§ **Task to complete**:
The lines from the one holding "Plantão de dúvidas contínuo" to the end of the records below, exactly as written, are the only thing to return.

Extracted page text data
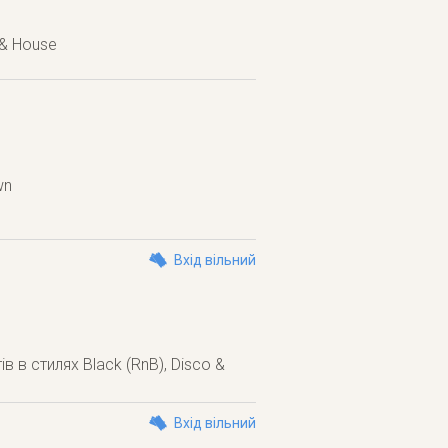
 & House
wn
Вхід вільний
 в стилях Black (RnB), Disco &
Вхід вільний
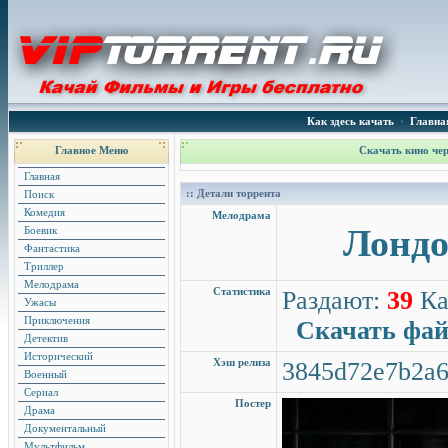
Как здесь качать
•
Главна
Главное Меню
Скачать кино чер
Главная
:: Детали торрента
Поиск
Комедия
Мелодрама
Лондо
Боевик
Фантастика
Триллер
Мелодрама
Статистика
Раздают:
39
Ка
Ужасы
Приключения
Скачать фа
Детектив
Исторический
Хэш релиза
3845d72e7b2a6
Военный
Сериал
Постер
Драма
Документальный
Мультфильм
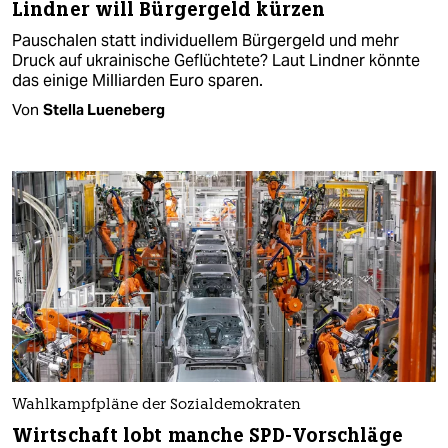
Lindner will Bürgergeld kürzen
Pauschalen statt individuellem Bürgergeld und mehr
Druck auf ukrainische Geflüchtete? Laut Lindner könnte
das einige Milliarden Euro sparen.
Von
Stella Lueneberg
Wahlkampfpläne der Sozialdemokraten
Wirtschaft lobt manche SPD-Vorschläge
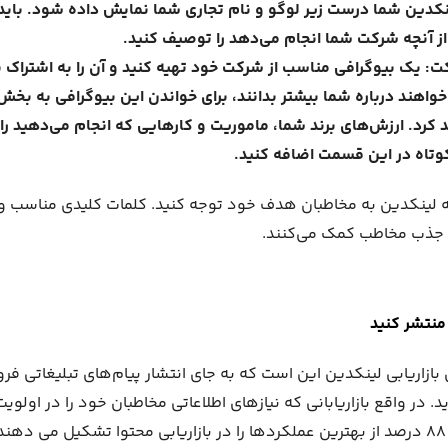
کدین شما درست زیر لوگو و نام تجاری شما نمایش داده شود. باید
 از آنچه شرکت شما انجام می‌دهد را توصیف کنید.
 یک بیوگرافی مناسب از شرکت خود تهیه کنید و آن را به اشتراک ب
واهند درباره شما بیشتر بدانند، برای خواندن این بیوگرافی به بخش 
 کرد. ارزش‌های برند شما، ماموریت و کارهایی که انجام می‌دهید را م
کوتاه در این قسمت اضافه کنید.
ینکدین به مخاطبان هدف خود توجه کنید. کلمات کلیدی مناسب و 
ه جذب مخاطب کمک می‌کنند.
منتشر کنید
 بازاریابی لینکدین این است که به جای انتشار پیام‌های تبلیغاتی فر
 در واقع بازاریابانی که نیازهای اطلاعاتی مخاطبان خود را در اولویت
آنها پاسخ می‌دهند، ۸۸ درصد از بهترین عملکردها را در بازاریابی محتوا تشکیل م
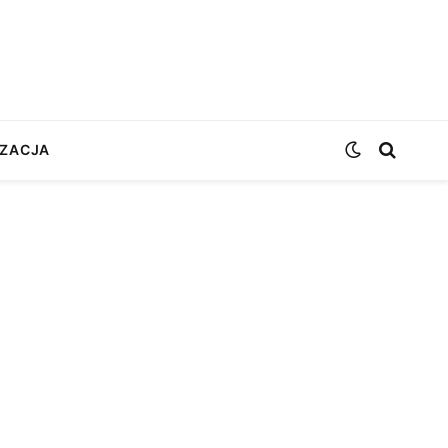
ZACJA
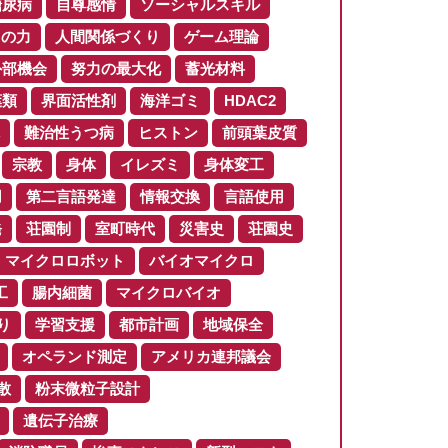
糖尿病
自尊感情
ソーシャルスキル
りの力
人間関係づくり
ゲーム理論
外部機会
努力の最大化
蓄光材料
葉類
界面活性剤
海洋ゴミ
HDAC2
難治性うつ病
ヒストン
前頭葉皮質
宗教
身体
イレズミ
身体変工
用
第二言語発達
情報交換
言語使用
発
荘園制
室町時代
災害史
荘園史
マイクロロボット
バイオマイクロ
工
腸内細菌
マイクロバイオ
り
学習支援
都市計画
地域保全
オペランド測定
アメリカ連邦議会
散
粉末微粒子設計
遺伝子治療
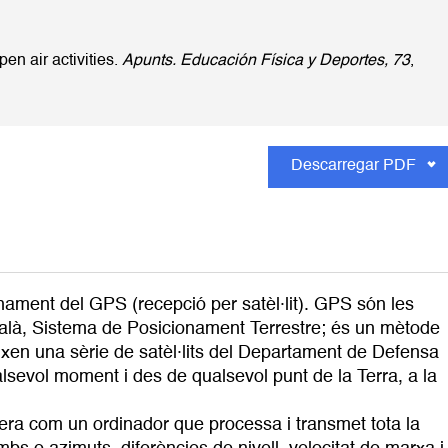
en air activities.
Apunts. Educación Física y Deportes, 73
,
Descarregar PDF
onament del GPS (recepció per satèl·lit). GPS són les
talà, Sistema de Posicionament Terrestre; és un mètode
eixen una sèrie de satèl·lits del Departament de Defensa
lsevol moment i des de qualsevol punt de la Terra, a la
opera com un ordinador que processa i transmet tota la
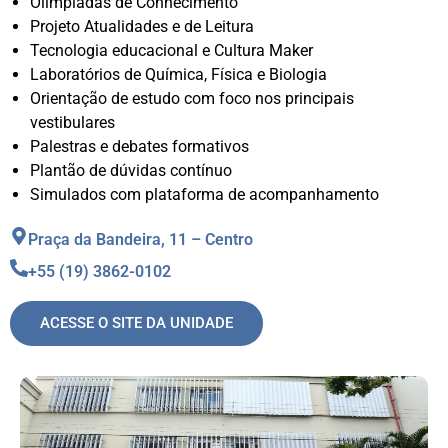
Olimpíadas de Conhecimento
Projeto Atualidades e de Leitura
Tecnologia educacional e Cultura Maker
Laboratórios de Química, Física e Biologia
Orientação de estudo com foco nos principais
vestibulares
Palestras e debates formativos
Plantão de dúvidas contínuo
Simulados com plataforma de acompanhamento
Praça da Bandeira, 11 – Centro
+55 (19) 3862-0102
ACESSE O SITE DA UNIDADE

§ **Written response**:
Plantão de dúvidas contínuo
Simulados com plataforma de acompanhamento
Praça da Bandeira, 11 – Centro
+55 (19) 3862-0102
ACESSE O SITE DA UNIDADE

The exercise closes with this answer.